Summary

On Monday, August 13th, 2018, at 11:59 AM, the Customer Portal began returning errors for a large portion of search requests. Our engineers were alerted instantly and began an investigation. After noticing that a large portion of traffic was going to a single node in the search cluster, we shut down the offending node and the cluster recovered shortly thereafter. Service returned to normal at 12:15 PM.

Root Cause

A bug was discovered in the node configuration which greatly reduced available space in the cluster. Consequently, during a routine operation to increase the serving capacity of our search cluster, the cluster began routing a large portion of traffic to a single node. The single node was unable to keep up with the load and began returning errors. Removing the node from the cluster completely allowed the cluster to rebalance traffic properly.

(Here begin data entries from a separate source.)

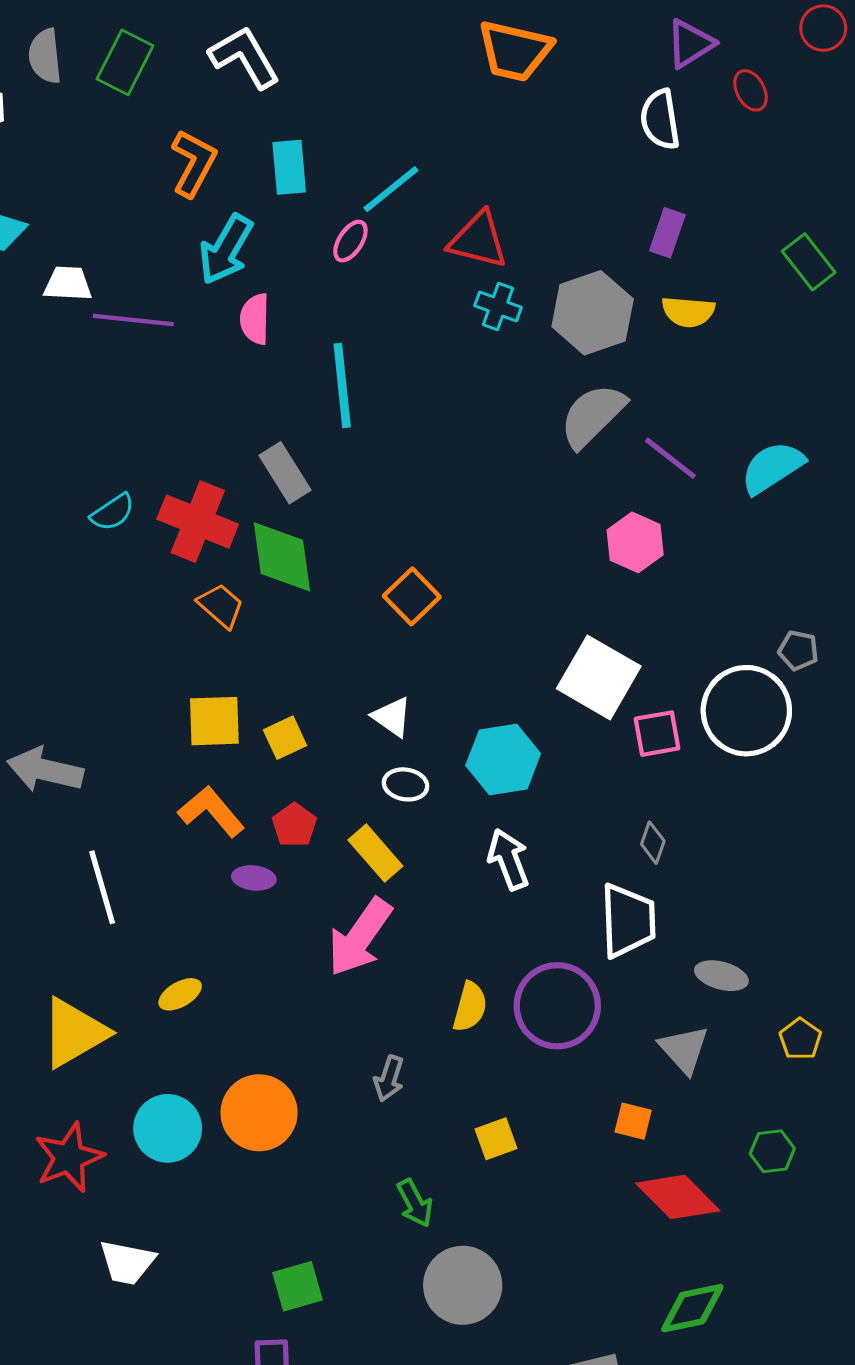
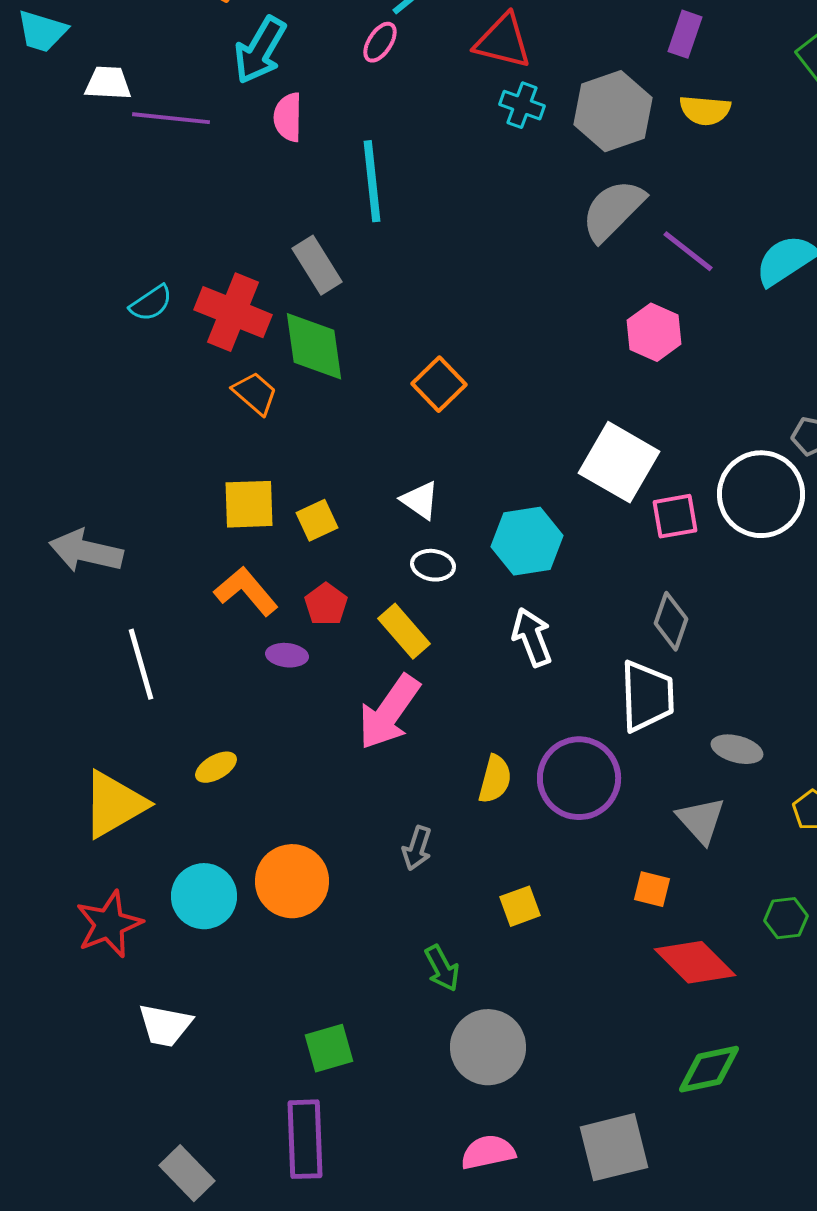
gray diamond: (653, 843) -> (671, 621), size x1.4

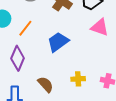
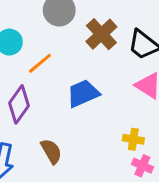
yellow cross: (78, 79) -> (133, 139), moved

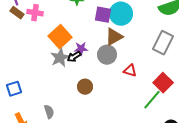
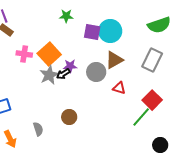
pink cross: (35, 13) -> (24, 54), moved
brown triangle: (114, 37) -> (114, 60), moved
brown circle: (85, 87) -> (69, 117), moved

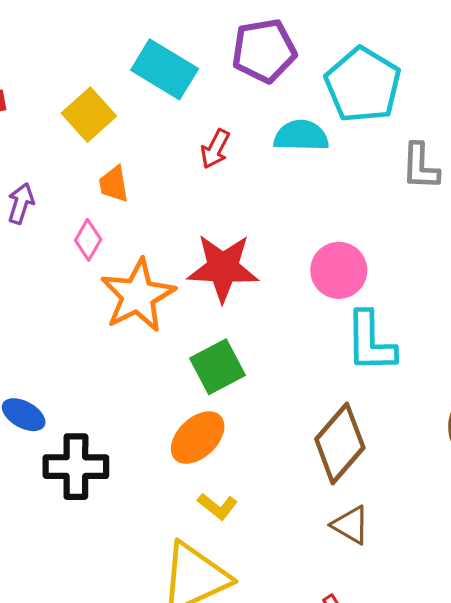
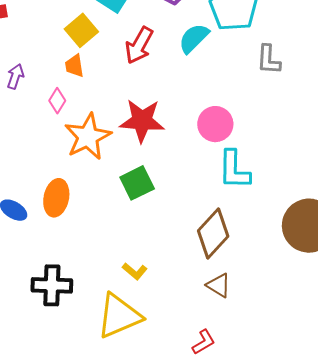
yellow square: (89, 115) -> (81, 30), moved
cyan semicircle: (301, 136) -> (194, 38), turned -48
red arrow: (215, 149) -> (139, 45), size x1.5
orange ellipse: (198, 438) -> (56, 198), moved, turned -36
black cross: (76, 467) -> (52, 285), moved

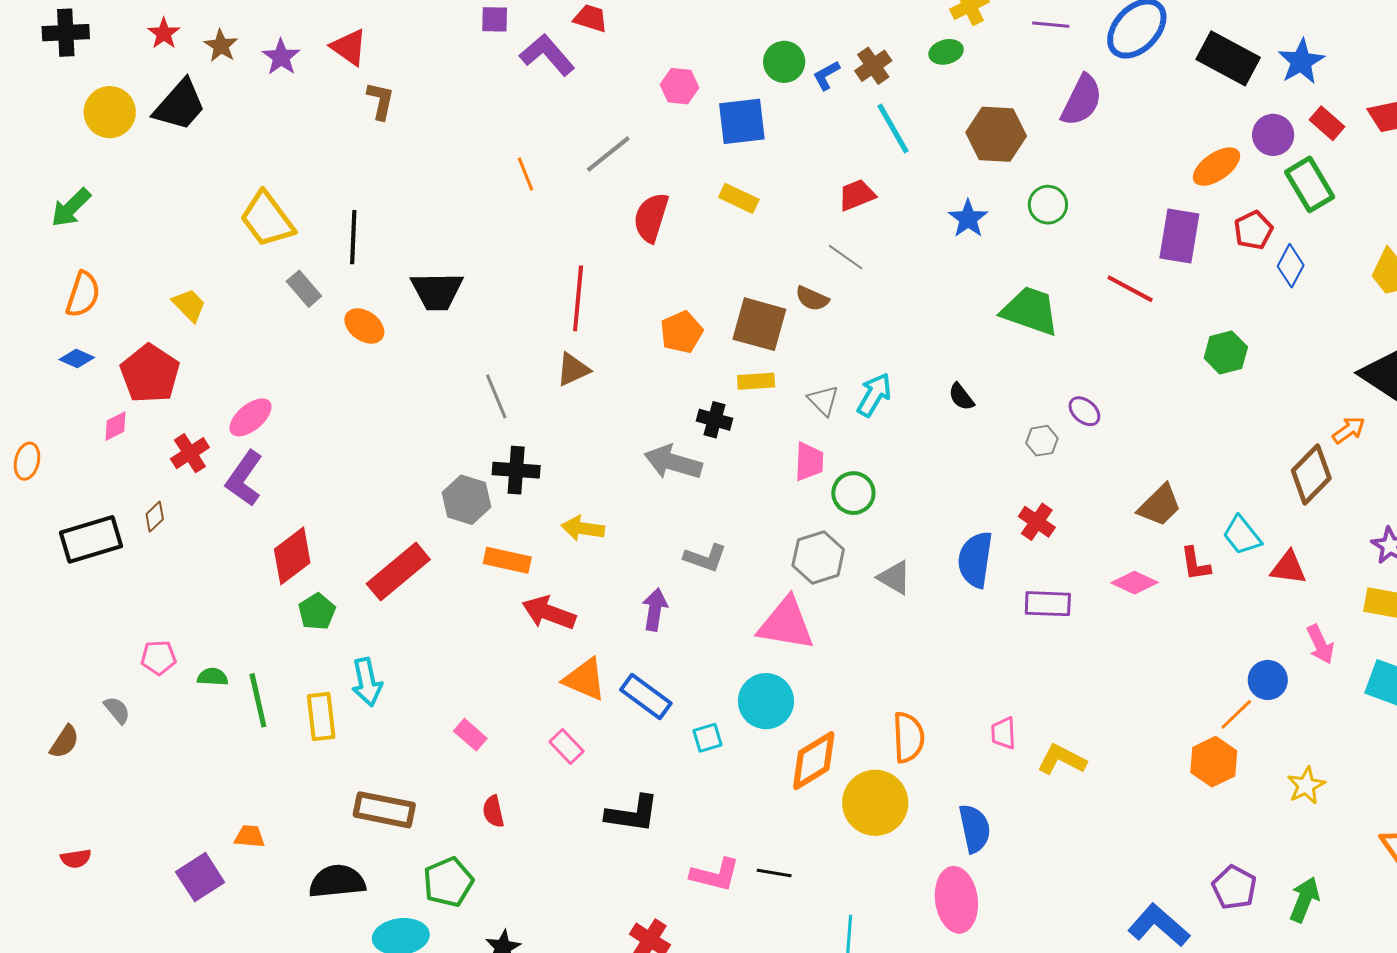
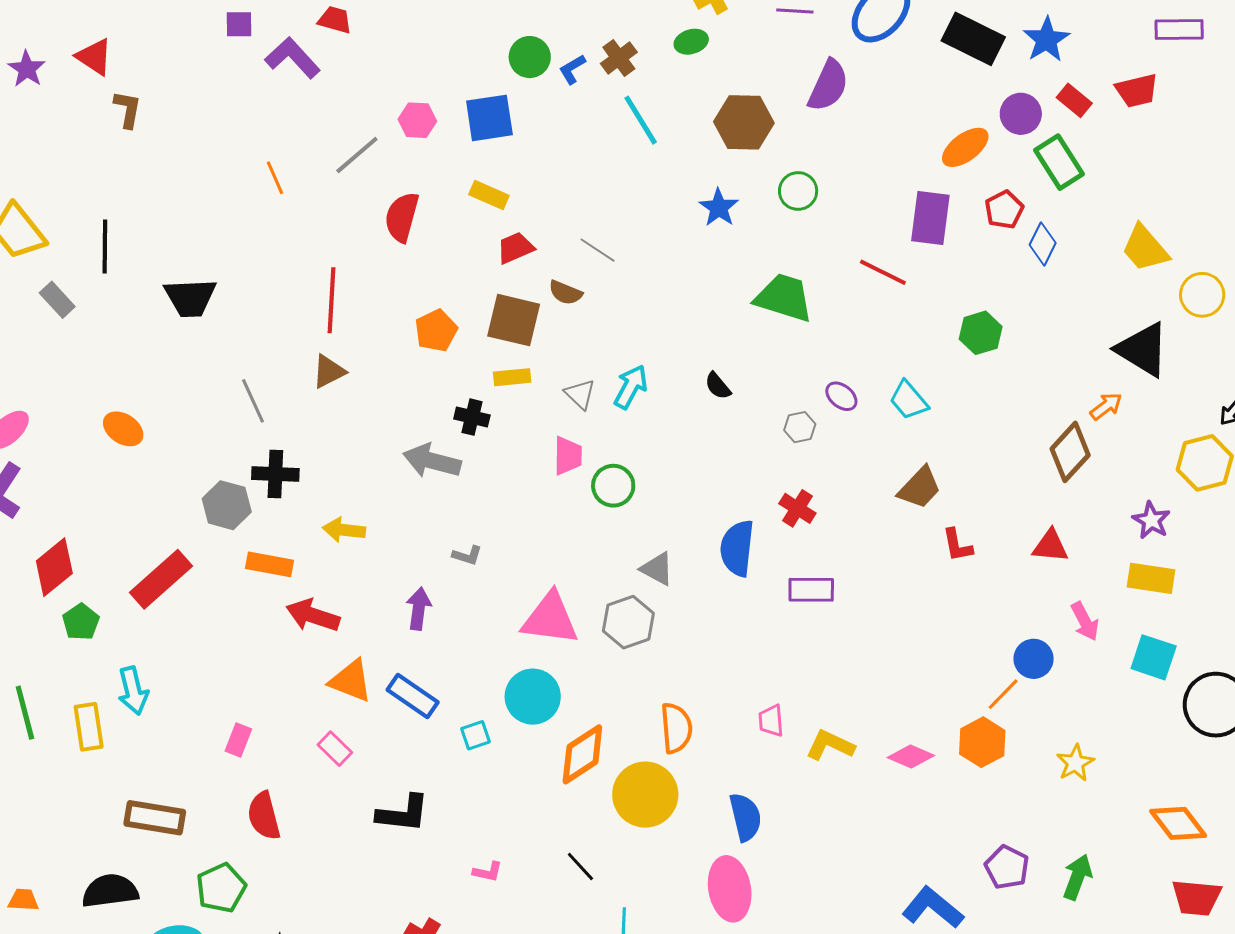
pink hexagon: (679, 86) -> (417, 120), moved
red trapezoid: (857, 195) -> (515, 248), moved
orange ellipse: (364, 326) -> (123, 429), moved
cyan trapezoid: (1242, 535) -> (909, 400), moved
gray hexagon: (818, 557) -> (628, 622), moved
gray L-shape: (705, 558) -> (467, 555), size x0.7
pink diamond: (1135, 583) -> (911, 756), moved
pink rectangle: (470, 735) -> (238, 740), turned 72
red semicircle: (493, 811) -> (264, 816), size x1.5
orange trapezoid: (250, 836) -> (23, 900), moved
black line: (774, 873) -> (580, 867), moved, turned 40
pink L-shape: (715, 875) -> (488, 872), size x0.6

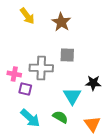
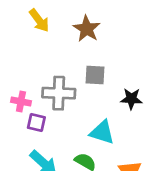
black star: (93, 83) -> (131, 99), moved
cyan triangle: (72, 96) -> (102, 132), turned -42

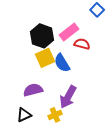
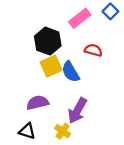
pink rectangle: (69, 32) -> (80, 18), moved
black triangle: (24, 115) -> (27, 131), turned 42
yellow cross: (55, 115) -> (63, 131), turned -32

Going forward, we plan to add additional capacity to our clusters and update our alerts to be more sensitive to space issues before they impact customer traffic.

Posted Aug 24, 2018 - 12:57 EDT

Resolved

This incident has been resolved.

Posted Aug 13, 2018 - 15:21 EDT

Monitoring

We have implemented a fix and will continue to monitor customer portal for any issues.

Posted Aug 13, 2018 - 13:01 EDT

Identified

We are investigating reports of search degradation in the Customer Portal. Some search functionality may not be available or requests may be slow at this time.

Posted Aug 13, 2018 - 11:59 EDT

This incident affected: Customer Portal Login.